Normally, in a multiple-family situation, incidentals, including meals, are on a cash basis within each nuclear family, unless one family is hosting a particular meal, in which case it is their treat. One family might make the room reservations and put down the initial deposits, but then collect all of the lodging money for the trip before departing. NEVER let a trip begin on the theory that a travelling companion will pay you back later; that is a recipe for disaster--either it is a gift, or it isn't, but don't be anyone else's creditor. If the purchase you are making is going to be non-refundable, such as air tickets, don't do it unless a paying member of the other family is actually present at the time you make the purchase, cc in hand.
 
I'm so enjoying this thread and seeing my scenario and me in many of the replies!!!

This year, our first stay 'home' at the Boardwalk, we invited my BIL and his family so we'll have a 2 bedroom with a kitchen.

I'm a bit nervous as this is a big vacation and lots of money and I'm just afraid of how it will turn out. I'm not very close with them either. This will be our 5th visit while it will be their first. I'm kind of excited showing them everything but nervous too.

Then when our best friends found out, they wanted to come next year so we've already started planning that trip with our friends and their 3 young children...we have 2 DD's 3 1/2 and 7. I sure hope we can remain friends after that trip!

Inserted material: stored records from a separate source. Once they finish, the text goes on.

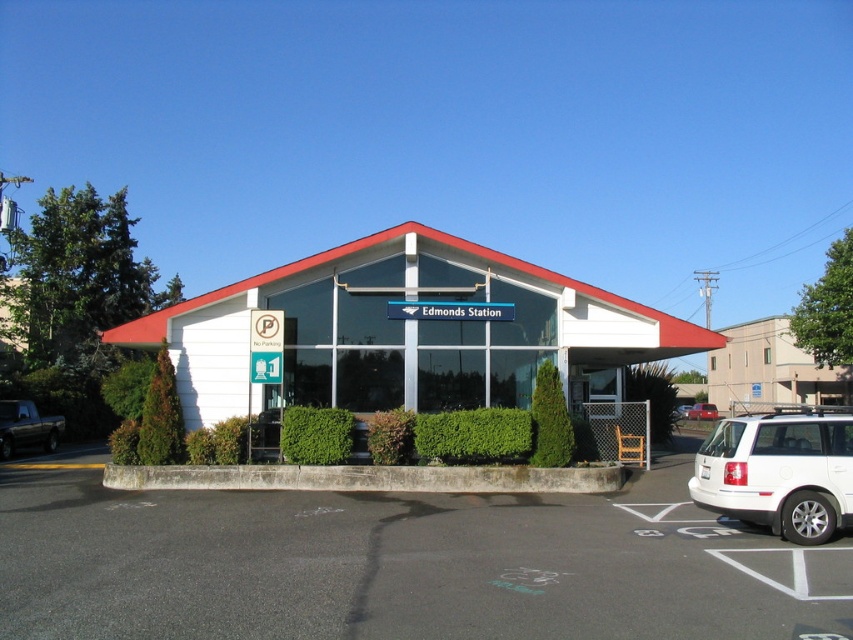 The width and height of the screenshot is (853, 640). I want to click on gray asphalt parking lot at center, so click(x=401, y=564).

Does gray asphalt parking lot at center have a greater height compared to metallic silver suv at center?

No, gray asphalt parking lot at center is not taller than metallic silver suv at center.

Find the location of a particular element. The image size is (853, 640). gray asphalt parking lot at center is located at coordinates coord(401,564).

Between gray asphalt parking lot at center and white matte suv at lower right, which one has less height?

gray asphalt parking lot at center

Which of these two, gray asphalt parking lot at center or white matte suv at lower right, stands taller?

white matte suv at lower right is taller.

I want to click on gray asphalt parking lot at center, so click(401, 564).

The image size is (853, 640). In order to click on gray asphalt parking lot at center in this screenshot , I will do `click(401, 564)`.

From the picture: Between gray asphalt parking lot at center and metallic silver sedan at center, which one has less height?

metallic silver sedan at center

Which is in front, point (316, 572) or point (704, 404)?

Point (316, 572) is more forward.

This screenshot has height=640, width=853. In order to click on gray asphalt parking lot at center in this screenshot , I will do `click(401, 564)`. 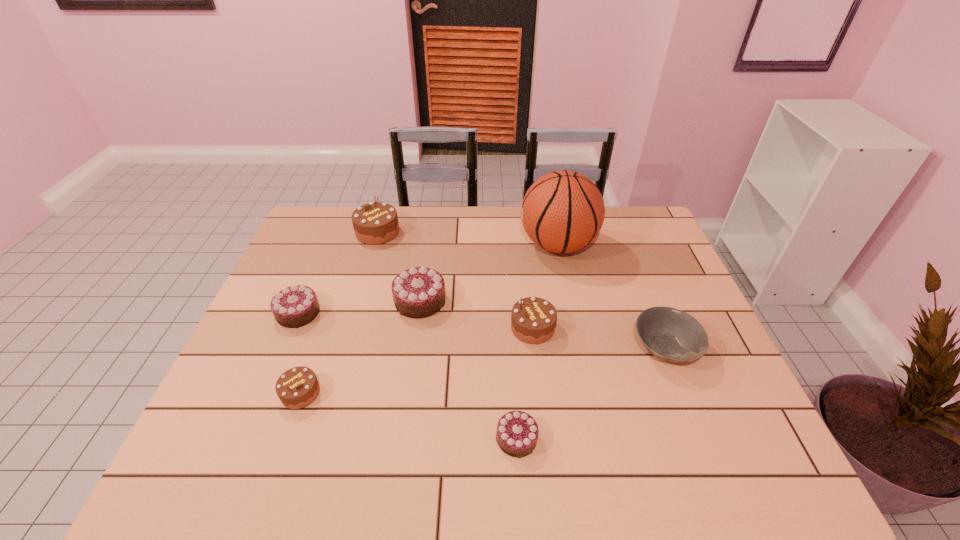 Locate an element on the screen. The width and height of the screenshot is (960, 540). free space that is in between the second nearest object and the second smallest chocolate chocolate cake is located at coordinates (300, 353).

Locate an element on the screen. This screenshot has width=960, height=540. vacant space in between the nearest brown chocolate cake and the second smallest chocolate chocolate cake is located at coordinates (300, 353).

I want to click on free space between the second farthest brown chocolate cake and the second smallest chocolate chocolate cake, so click(416, 320).

At what (x,y) coordinates should I click in order to perform the action: click on object that is the third closest to the second biggest chocolate chocolate cake. Please return your answer as a coordinate pair (x, y). Looking at the image, I should click on (374, 223).

Where is `object that ranks as the seventh closest to the second biggest chocolate chocolate cake`? The height and width of the screenshot is (540, 960). object that ranks as the seventh closest to the second biggest chocolate chocolate cake is located at coordinates (670, 334).

This screenshot has width=960, height=540. Identify the location of chocolate cake that is the third nearest to the nearest brown chocolate cake. (517, 432).

Image resolution: width=960 pixels, height=540 pixels. What are the coordinates of `chocolate cake that stands as the second closest to the second biggest chocolate chocolate cake` in the screenshot? It's located at (419, 292).

Find the location of a particular element. the third closest brown chocolate cake to the second smallest chocolate chocolate cake is located at coordinates (533, 319).

Select which brown chocolate cake appears as the second closest to the basketball. Please provide its 2D coordinates. Your answer should be formatted as a tuple, i.e. [(x, y)], where the tuple contains the x and y coordinates of a point satisfying the conditions above.

[(374, 223)]

Select which chocolate chocolate cake appears as the second closest to the seventh farthest object. Please provide its 2D coordinates. Your answer should be formatted as a tuple, i.e. [(x, y)], where the tuple contains the x and y coordinates of a point satisfying the conditions above.

[(419, 292)] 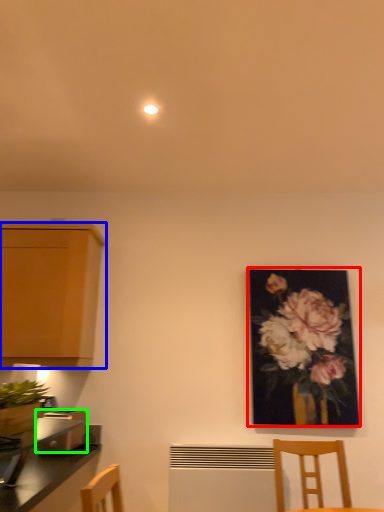 Question: Which is nearer to the picture frame (highlighted by a red box)? cabinetry (highlighted by a blue box) or toaster (highlighted by a green box).

Choices:
 (A) cabinetry
 (B) toaster

Answer: (A) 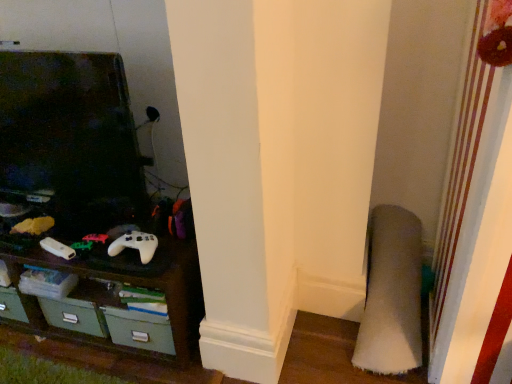 Question: Is white matte game controller at lower left, the second game controller positioned from the right, inside the boundaries of soft gray carpet at lower right, or outside?

Choices:
 (A) outside
 (B) inside

Answer: (A)

Question: Considering their positions, is white matte game controller at lower left, arranged as the 1th game controller when viewed from the left, located in front of or behind soft gray carpet at lower right?

Choices:
 (A) front
 (B) behind

Answer: (B)

Question: Estimate the real-world distances between objects in this image. Which object is closer to the dark wood shelf at lower left?

Choices:
 (A) soft gray carpet at lower right
 (B) white matte game controller at center, which ranks as the 1th game controller in right-to-left order
 (C) white matte game controller at lower left, arranged as the 1th game controller when viewed from the left

Answer: (B)

Question: Which object is the farthest from the white matte game controller at lower left, the second game controller positioned from the right?

Choices:
 (A) white matte game controller at center, which ranks as the 1th game controller in right-to-left order
 (B) dark wood shelf at lower left
 (C) soft gray carpet at lower right

Answer: (C) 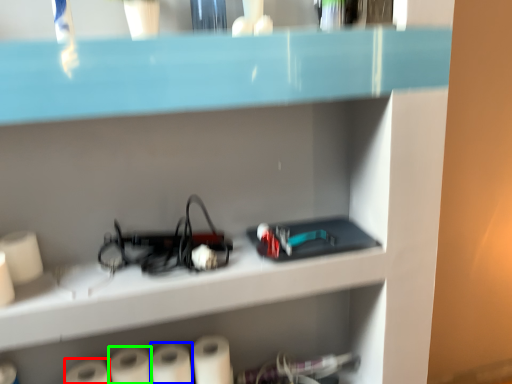 Question: Which object is the farthest from paper towel (highlighted by a red box)? Choose among these: paper towel (highlighted by a blue box) or paper towel (highlighted by a green box).

Choices:
 (A) paper towel
 (B) paper towel

Answer: (A) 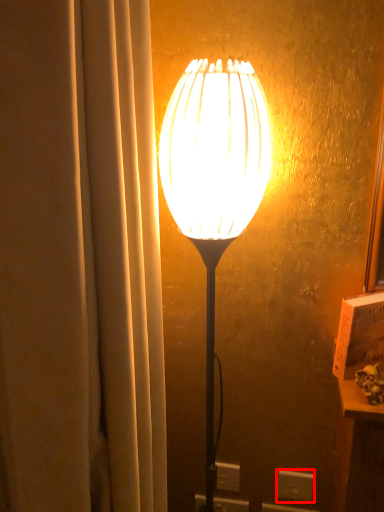 Question: Considering the relative positions of electric outlet (annotated by the red box) and lamp in the image provided, where is electric outlet (annotated by the red box) located with respect to the staircase?

Choices:
 (A) right
 (B) left

Answer: (A) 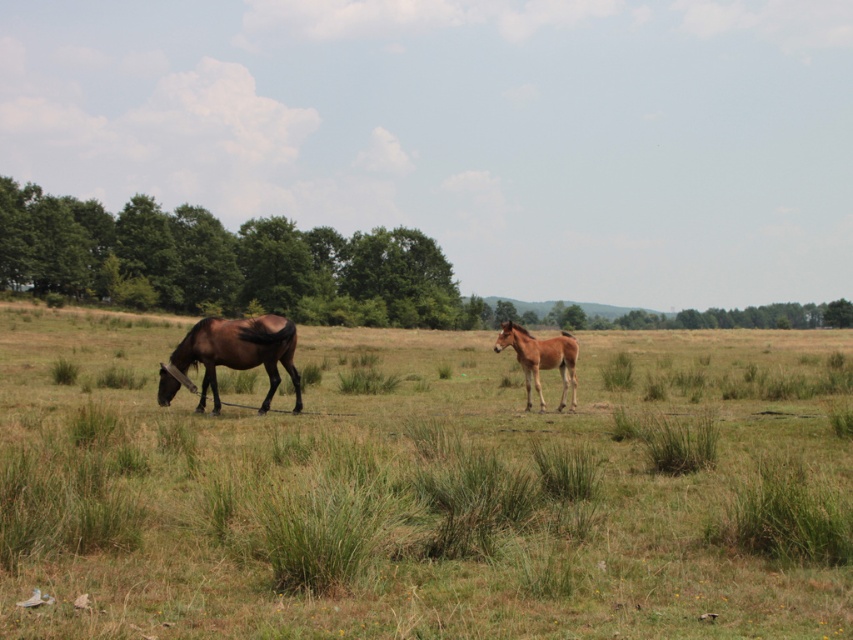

Of course, I'm doing all the planning and I'm very organized and I am also a worry wart and I'll be worrying all week hoping everyone's having a good time...

Wish me luck!
 
It is great to have family and friends along. Over the past few years I have planned a few such adventures. Although I have a tendency to overplan( I've got spreadsheets, planners, etc.) I do allow a lot of free time. For the most part I would pick a restaraunt or event each night for the group and make all the reservations. unless the event was prepaid I would tell people to cancel thier PS if they weren't going to make it. I would have an agenda for my own family and would leave it up to everyone else if they would like to join in, no pressure and no disappointments. A lot of things change when you are with a group, especially with kids. Some people are early risers and others are nightowls. Small kids sometimes mean frequent trips back to the room or downtime at the resort.